- [Material for this exercise]
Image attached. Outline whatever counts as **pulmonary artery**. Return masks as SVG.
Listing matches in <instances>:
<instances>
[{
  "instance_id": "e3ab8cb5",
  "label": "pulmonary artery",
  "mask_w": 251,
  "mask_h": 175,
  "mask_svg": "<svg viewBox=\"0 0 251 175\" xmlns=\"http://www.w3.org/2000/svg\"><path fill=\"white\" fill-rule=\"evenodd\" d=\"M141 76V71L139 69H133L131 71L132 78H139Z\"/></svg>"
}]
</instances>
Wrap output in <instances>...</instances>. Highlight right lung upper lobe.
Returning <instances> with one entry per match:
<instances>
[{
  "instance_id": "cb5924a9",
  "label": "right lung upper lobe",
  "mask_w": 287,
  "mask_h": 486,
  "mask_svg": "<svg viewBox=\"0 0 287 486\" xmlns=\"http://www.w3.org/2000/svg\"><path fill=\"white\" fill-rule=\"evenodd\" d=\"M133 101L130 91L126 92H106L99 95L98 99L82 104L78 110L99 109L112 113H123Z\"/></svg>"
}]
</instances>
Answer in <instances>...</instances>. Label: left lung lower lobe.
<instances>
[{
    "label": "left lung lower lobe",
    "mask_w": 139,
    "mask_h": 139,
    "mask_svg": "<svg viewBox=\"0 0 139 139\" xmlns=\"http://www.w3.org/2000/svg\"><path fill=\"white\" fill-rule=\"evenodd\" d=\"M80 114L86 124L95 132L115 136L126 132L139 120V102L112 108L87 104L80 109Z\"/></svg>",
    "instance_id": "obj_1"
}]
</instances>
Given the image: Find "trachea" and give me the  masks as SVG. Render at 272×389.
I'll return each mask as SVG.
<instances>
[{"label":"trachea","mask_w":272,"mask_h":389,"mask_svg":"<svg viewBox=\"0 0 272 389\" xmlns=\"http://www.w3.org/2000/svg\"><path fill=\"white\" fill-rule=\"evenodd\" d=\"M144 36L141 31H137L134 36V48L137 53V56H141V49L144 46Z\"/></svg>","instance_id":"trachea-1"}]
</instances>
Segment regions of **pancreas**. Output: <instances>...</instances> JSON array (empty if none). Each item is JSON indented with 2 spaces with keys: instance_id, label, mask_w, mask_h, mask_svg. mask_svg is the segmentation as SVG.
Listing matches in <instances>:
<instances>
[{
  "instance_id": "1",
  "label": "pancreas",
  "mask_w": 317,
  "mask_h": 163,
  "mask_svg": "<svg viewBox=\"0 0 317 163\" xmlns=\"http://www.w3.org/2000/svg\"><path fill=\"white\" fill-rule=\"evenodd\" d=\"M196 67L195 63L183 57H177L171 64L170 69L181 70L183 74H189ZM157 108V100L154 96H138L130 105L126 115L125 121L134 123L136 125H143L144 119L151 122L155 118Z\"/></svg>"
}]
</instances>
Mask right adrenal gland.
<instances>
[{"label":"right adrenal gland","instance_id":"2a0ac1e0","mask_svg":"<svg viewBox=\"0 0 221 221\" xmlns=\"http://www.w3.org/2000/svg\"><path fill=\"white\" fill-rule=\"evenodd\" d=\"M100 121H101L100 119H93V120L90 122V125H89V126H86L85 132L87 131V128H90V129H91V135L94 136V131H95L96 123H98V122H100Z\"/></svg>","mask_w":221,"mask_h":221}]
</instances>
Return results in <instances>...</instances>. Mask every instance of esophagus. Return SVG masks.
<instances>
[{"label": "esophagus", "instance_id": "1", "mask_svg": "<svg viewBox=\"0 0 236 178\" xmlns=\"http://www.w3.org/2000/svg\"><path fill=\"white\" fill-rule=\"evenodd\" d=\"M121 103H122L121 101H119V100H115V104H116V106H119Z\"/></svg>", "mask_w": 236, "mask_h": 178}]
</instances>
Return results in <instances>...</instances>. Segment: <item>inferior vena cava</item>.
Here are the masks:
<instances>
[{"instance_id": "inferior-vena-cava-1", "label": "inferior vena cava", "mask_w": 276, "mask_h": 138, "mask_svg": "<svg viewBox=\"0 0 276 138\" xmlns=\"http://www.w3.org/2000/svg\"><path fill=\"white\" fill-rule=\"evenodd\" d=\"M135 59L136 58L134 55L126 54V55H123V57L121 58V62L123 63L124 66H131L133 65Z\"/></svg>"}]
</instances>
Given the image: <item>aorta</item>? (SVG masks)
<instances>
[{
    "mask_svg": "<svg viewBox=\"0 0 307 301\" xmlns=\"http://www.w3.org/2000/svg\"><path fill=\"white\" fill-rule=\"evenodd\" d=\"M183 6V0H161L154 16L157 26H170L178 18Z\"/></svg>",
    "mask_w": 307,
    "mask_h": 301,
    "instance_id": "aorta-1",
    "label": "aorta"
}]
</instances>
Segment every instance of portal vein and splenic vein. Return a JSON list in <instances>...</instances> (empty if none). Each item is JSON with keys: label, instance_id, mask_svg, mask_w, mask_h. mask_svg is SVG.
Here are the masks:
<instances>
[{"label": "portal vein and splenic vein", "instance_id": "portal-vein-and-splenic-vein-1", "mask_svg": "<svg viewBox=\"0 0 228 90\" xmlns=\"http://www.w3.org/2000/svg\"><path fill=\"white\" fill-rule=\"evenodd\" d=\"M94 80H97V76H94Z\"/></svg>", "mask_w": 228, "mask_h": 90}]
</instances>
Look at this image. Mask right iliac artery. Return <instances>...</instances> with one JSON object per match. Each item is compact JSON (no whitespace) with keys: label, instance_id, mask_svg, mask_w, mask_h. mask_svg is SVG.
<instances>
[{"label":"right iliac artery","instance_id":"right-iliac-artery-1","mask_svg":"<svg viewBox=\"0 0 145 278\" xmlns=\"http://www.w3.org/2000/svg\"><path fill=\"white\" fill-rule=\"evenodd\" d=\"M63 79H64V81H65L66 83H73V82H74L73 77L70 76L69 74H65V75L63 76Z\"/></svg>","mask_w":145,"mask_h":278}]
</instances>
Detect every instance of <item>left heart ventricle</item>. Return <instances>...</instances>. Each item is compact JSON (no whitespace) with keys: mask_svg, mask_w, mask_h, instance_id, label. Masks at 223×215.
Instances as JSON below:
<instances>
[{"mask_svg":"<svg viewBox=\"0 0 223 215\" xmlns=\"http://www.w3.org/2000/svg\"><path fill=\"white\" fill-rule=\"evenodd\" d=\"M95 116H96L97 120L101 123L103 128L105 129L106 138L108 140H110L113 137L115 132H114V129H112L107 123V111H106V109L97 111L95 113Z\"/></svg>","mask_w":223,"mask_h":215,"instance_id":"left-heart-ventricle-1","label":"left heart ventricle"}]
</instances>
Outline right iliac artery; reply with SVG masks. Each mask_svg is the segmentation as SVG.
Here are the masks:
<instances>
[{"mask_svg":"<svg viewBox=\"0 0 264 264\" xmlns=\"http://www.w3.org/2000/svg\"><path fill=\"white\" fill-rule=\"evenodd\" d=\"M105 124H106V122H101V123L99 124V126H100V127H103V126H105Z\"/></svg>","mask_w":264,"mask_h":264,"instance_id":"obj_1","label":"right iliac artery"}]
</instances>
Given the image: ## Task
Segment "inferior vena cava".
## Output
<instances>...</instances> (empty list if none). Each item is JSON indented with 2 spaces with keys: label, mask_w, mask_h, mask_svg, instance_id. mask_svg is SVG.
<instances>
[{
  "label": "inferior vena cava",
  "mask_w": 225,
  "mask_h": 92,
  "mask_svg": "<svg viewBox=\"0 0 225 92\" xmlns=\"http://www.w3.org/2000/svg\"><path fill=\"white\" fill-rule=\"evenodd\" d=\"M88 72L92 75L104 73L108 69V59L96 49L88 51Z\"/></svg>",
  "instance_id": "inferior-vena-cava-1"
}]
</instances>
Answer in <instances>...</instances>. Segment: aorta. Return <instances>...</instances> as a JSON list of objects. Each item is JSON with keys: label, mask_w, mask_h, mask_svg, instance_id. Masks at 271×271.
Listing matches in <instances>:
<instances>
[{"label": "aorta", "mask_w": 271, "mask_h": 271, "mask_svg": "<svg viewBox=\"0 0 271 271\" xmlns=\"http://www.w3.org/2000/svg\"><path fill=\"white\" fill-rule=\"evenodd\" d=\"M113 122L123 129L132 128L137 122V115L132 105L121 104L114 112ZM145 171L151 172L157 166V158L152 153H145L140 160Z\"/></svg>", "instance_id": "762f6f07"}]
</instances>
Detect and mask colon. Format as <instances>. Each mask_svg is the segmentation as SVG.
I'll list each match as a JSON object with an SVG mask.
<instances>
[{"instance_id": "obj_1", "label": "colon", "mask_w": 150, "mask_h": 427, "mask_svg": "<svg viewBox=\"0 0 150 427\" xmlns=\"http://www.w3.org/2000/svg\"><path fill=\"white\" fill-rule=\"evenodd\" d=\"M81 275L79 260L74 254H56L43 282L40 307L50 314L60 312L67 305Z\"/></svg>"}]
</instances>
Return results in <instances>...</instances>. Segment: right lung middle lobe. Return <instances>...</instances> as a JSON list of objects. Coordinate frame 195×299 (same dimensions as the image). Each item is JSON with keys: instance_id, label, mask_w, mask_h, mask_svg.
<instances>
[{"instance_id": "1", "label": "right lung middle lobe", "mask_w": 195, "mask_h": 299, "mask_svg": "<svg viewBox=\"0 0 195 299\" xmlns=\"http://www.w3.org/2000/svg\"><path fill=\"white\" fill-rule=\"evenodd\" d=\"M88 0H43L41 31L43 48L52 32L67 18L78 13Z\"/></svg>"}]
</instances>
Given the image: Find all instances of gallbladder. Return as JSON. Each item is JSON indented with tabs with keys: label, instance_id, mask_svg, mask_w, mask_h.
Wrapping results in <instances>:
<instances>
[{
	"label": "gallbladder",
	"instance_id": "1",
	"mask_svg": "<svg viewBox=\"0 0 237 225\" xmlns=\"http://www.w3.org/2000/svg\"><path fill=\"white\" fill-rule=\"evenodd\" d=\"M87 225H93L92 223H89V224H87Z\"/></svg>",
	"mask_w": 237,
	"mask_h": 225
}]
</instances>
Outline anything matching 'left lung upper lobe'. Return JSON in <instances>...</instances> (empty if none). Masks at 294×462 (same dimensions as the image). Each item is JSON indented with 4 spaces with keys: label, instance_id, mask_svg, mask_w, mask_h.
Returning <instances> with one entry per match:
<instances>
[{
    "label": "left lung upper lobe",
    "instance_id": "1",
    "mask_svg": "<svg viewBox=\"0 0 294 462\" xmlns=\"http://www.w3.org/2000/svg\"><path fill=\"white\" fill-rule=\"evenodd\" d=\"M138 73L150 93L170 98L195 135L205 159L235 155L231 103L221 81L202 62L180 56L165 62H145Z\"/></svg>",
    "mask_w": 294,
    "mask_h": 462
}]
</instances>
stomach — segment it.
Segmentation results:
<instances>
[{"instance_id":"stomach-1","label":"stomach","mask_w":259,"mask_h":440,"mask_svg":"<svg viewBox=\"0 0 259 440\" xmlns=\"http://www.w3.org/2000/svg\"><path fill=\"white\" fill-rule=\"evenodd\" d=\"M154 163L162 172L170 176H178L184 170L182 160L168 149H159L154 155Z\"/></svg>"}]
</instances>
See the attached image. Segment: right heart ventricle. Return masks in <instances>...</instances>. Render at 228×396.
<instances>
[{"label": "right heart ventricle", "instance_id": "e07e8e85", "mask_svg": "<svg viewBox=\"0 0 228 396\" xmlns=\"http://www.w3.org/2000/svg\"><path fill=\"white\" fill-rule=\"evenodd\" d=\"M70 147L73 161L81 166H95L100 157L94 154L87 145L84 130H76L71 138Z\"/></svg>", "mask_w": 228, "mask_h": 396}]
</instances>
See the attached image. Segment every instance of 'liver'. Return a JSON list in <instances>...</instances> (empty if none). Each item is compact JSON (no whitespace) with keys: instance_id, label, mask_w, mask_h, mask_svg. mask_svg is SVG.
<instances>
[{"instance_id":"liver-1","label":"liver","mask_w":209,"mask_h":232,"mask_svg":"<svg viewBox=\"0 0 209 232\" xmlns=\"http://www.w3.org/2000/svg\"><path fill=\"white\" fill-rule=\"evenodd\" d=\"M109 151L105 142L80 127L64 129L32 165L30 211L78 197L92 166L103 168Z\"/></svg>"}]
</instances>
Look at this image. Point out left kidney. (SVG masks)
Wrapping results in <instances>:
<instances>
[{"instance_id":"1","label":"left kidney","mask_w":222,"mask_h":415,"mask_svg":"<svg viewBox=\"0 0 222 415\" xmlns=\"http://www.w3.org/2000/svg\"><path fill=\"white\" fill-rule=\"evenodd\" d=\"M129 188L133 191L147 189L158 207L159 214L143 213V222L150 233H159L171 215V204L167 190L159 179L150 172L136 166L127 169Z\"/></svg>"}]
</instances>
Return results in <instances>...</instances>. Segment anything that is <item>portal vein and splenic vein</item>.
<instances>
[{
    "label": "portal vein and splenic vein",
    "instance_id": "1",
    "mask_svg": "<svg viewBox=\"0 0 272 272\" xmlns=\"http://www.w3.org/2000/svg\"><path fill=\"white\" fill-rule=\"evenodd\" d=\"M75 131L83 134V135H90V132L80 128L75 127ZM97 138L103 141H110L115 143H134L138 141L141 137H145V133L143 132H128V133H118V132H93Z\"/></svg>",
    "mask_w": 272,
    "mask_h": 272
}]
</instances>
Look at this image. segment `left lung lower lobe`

- [Goal of the exercise]
Respond with the lines above, from the one that holds "Return results in <instances>...</instances>. Segment anything" to the end of the listing, each repeated exactly, and with no other material.

- [Reply]
Return results in <instances>...</instances>. Segment anything that is <item>portal vein and splenic vein</item>.
<instances>
[{
    "label": "portal vein and splenic vein",
    "instance_id": "1",
    "mask_svg": "<svg viewBox=\"0 0 272 272\" xmlns=\"http://www.w3.org/2000/svg\"><path fill=\"white\" fill-rule=\"evenodd\" d=\"M75 131L83 134V135H90V132L80 128L75 127ZM97 138L103 141H110L115 143H134L138 141L141 137H145V133L143 132H128V133H118V132H93Z\"/></svg>",
    "mask_w": 272,
    "mask_h": 272
}]
</instances>
Look at this image. segment `left lung lower lobe`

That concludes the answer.